> **TASK**
Here the job is to print only the lines from the one containing "ZPĚT DO ČLÁNKU" to the end of the entries, both included, exactly as they stand, with pictures excluded.

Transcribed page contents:
»»

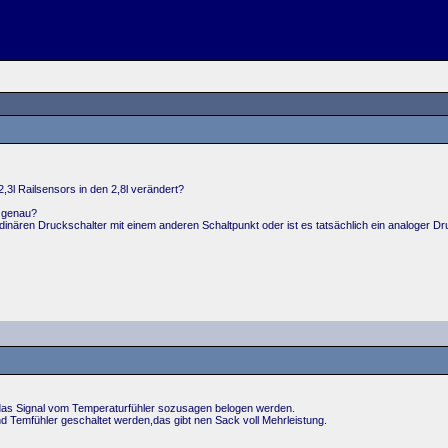
,3l Railsensors in den 2,8l verändert?
a genau?
dinären Druckschalter mit einem anderen Schaltpunkt oder ist es tatsächlich ein analoger
das Signal vom Temperaturfühler sozusagen belogen werden.
nd Temfühler geschaltet werden,das gibt nen Sack voll Mehrleistung.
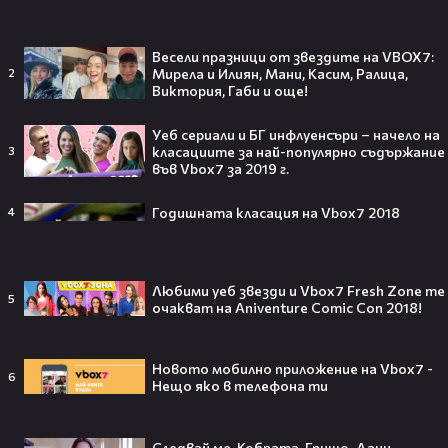
Черно море - Лудогорец 2:3 /репортаж/
gongbg
01:06
Весели празници от звездите на VBOX7:
Шокираща грешка! ЦСКА удвои срещу
Мирела и Илиян, Мани, Касим, Ралица,
2
Септември
Виктория, Габи и още!
1
gongbg
00:30
Уеб сериали и БГ инфлуенсъри – начело на
OPERA_VARNA-NORMA
класациите за най-популярно съдържание
3
Paid Publications
във Vbox7 за 2019 г.
00:38
64 години без най-голямата икона на
XX век: Мерилин Монро от фабриката
Годишната класация на Vbox7 2018
4
до кориците на списанията
1
Новините на NOVA
00:31
OPERA VARNA ERMONELA JAHO
Любими уеб звезди и Vbox7 Fresh Zone те
5
Paid Publications
очакват на Aniventure Comic Con 2018!
07:50
VOID & Girl Code: Всичко за K-pop
сцената и мечтите им
Новото мобилно приложение на Vbox7 -
Галин Найденов
6
00:32
Нещо яко в телефона ти
Звездни представления на Турнадот
Paid Publications
Следвай ме, Кобрата, Гришо, Дани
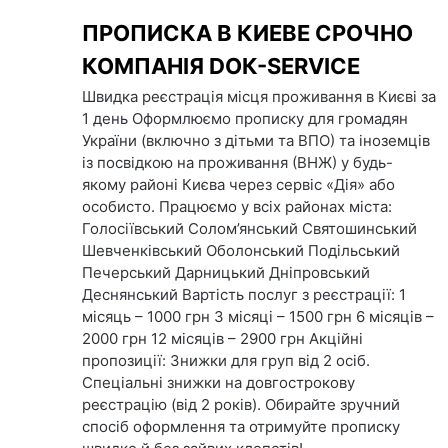
Skip
ПРОПИСКА В КИЕВЕ СРОЧНО
to
content
КОМПАНІЯ DOК-SERVICE
Швидка реєстрація місця проживання в Києві за
1 день Оформлюємо прописку для громадян
України (включно з дітьми та ВПО) та іноземців
із посвідкою на проживання (ВНЖ) у будь-
якому районі Києва через сервіс «Дія» або
особисто. Працюємо у всіх районах міста:
Голосіївський Солом’янський Святошинський
Шевченківський Оболонський Подільський
Печерський Дарницький Дніпровський
Деснянський Вартість послуг з реєстрації: 1
місяць – 1000 грн 3 місяці – 1500 грн 6 місяців –
2000 грн 12 місяців – 2900 грн Акційні
пропозиції: Знижки для груп від 2 осіб.
Спеціальні знижки на довгострокову
реєстрацію (від 2 років). Обирайте зручний
спосіб оформлення та отримуйте прописку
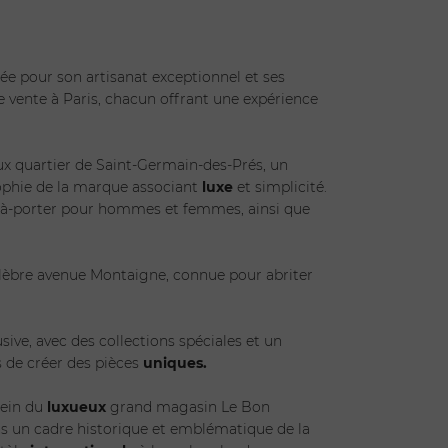
tée pour son artisanat exceptionnel et ses
e vente à Paris, chacun offrant une expérience
eux quartier de Saint-Germain-des-Prés, un
sophie de la marque associant
luxe
et simplicité.
êt-à-porter pour hommes et femmes, ainsi que
élèbre avenue Montaigne, connue pour abriter
sive, avec des collections spéciales et un
 de créer des pièces
uniques.
sein du
luxueux
grand magasin Le Bon
ns un cadre historique et emblématique de la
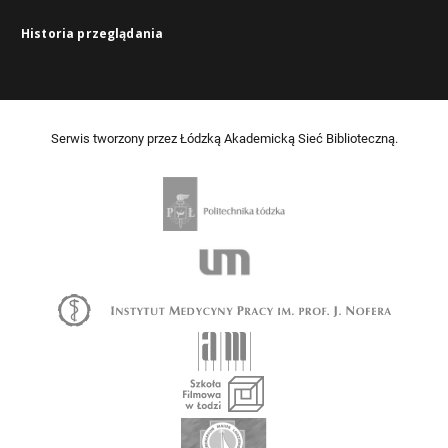
Historia przeglądania
Serwis tworzony przez Łódzką Akademicką Sieć Biblioteczną.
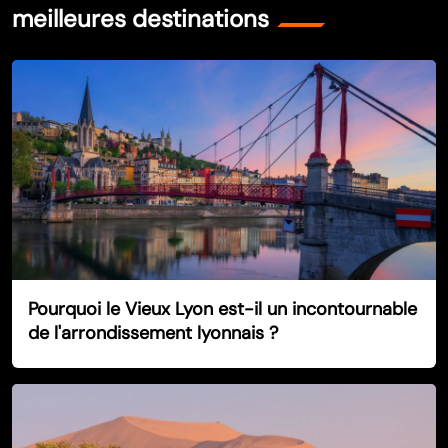
meilleures destinations
Pourquoi le Vieux Lyon est-il un incontournable
de l'arrondissement lyonnais ?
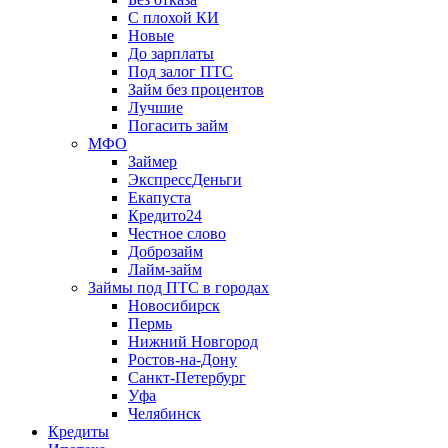
С плохой КИ
Новые
До зарплаты
Под залог ПТС
Займ без процентов
Лучшие
Погасить займ
МФО
Займер
ЭкспрессДеньги
Екапуста
Кредито24
Честное слово
Доброзайм
Лайм-займ
Займы под ПТС в городах
Новосибирск
Пермь
Нижний Новгород
Ростов-на-Дону
Санкт-Петербург
Уфа
Челябинск
Кредиты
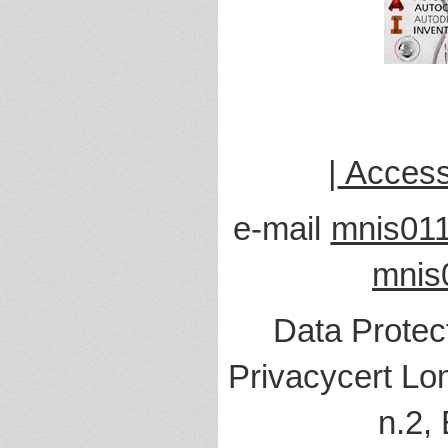
|
Accessi
e-mail
mnis011
mnis
Data Protec
Privacycert Lo
n.2,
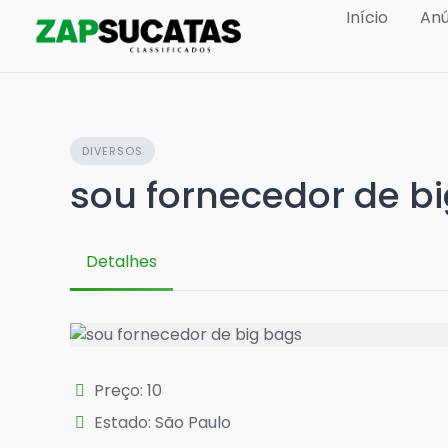
Skip
Início
Anú
to
content
DIVERSOS
sou fornecedor de b
Detalhes
Preço: 10
Estado: São Paulo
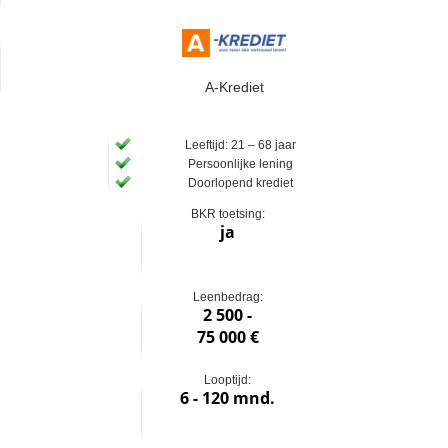
A-Krediet
Leeftijd: 21 – 68 jaar
Persoonlijke lening
Doorlopend krediet
BKR toetsing:
ja
Leenbedrag:
2 500 -
75 000 €
Looptijd:
6 - 120 mnd.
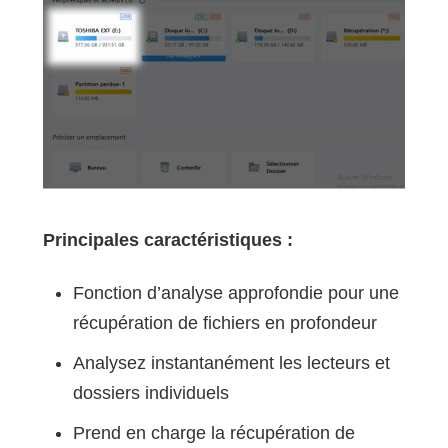
Principales caractéristiques :
Fonction d’analyse approfondie pour une
récupération de fichiers en profondeur
Analysez instantanément les lecteurs et
dossiers individuels
Prend en charge la récupération de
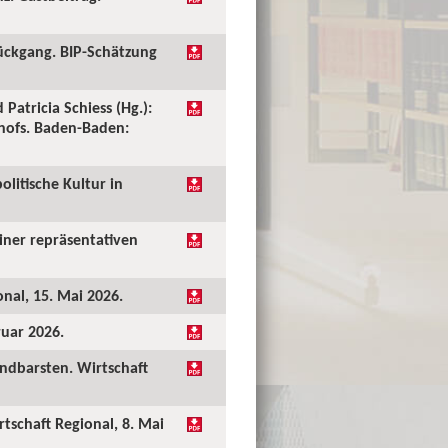
ückgang. BIP-Schätzung
 Patricia Schiess (Hg.):
shofs. Baden-Baden:
olitische Kultur in
einer repräsentativen
onal, 15. Mai 2026.
ruar 2026.
undbarsten. Wirtschaft
rtschaft Regional, 8. Mai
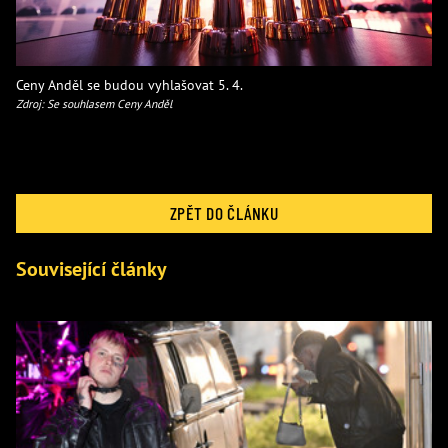
Ceny Anděl se budou vyhlašovat 5. 4.
Zdroj: Se souhlasem Ceny Anděl
ZPĚT DO ČLÁNKU
Související články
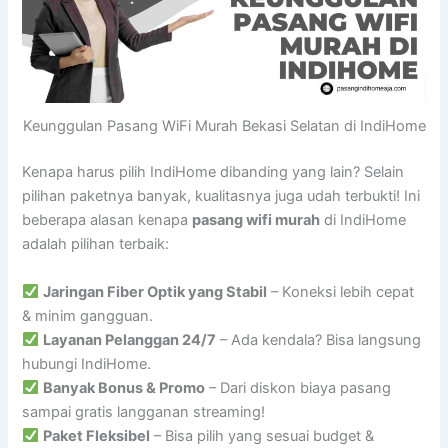
Keunggulan Pasang WiFi Murah Bekasi Selatan di IndiHome
Kenapa harus pilih IndiHome dibanding yang lain? Selain
pilihan paketnya banyak, kualitasnya juga udah terbukti! Ini
beberapa alasan kenapa
pasang wifi murah
di IndiHome
adalah pilihan terbaik:
Jaringan Fiber Optik yang Stabil
– Koneksi lebih cepat
& minim gangguan.
Layanan Pelanggan 24/7
– Ada kendala? Bisa langsung
hubungi IndiHome.
Banyak Bonus & Promo
– Dari diskon biaya pasang
sampai gratis langganan streaming!
Paket Fleksibel
– Bisa pilih yang sesuai budget &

««

> **COMPLETED EXERCISE**
ZPĚT DO ČLÁNKU
Související články
Keunggulan Pasang WiFi Murah Bekasi Selatan di IndiHome
Kenapa harus pilih IndiHome dibanding yang lain? Selain
pilihan paketnya banyak, kualitasnya juga udah terbukti! Ini
beberapa alasan kenapa
pasang wifi murah
di IndiHome
adalah pilihan terbaik:
Jaringan Fiber Optik yang Stabil
– Koneksi lebih cepat
& minim gangguan.
Layanan Pelanggan 24/7
– Ada kendala? Bisa langsung
hubungi IndiHome.
Banyak Bonus & Promo
– Dari diskon biaya pasang
sampai gratis langganan streaming!
Paket Fleksibel
– Bisa pilih yang sesuai budget &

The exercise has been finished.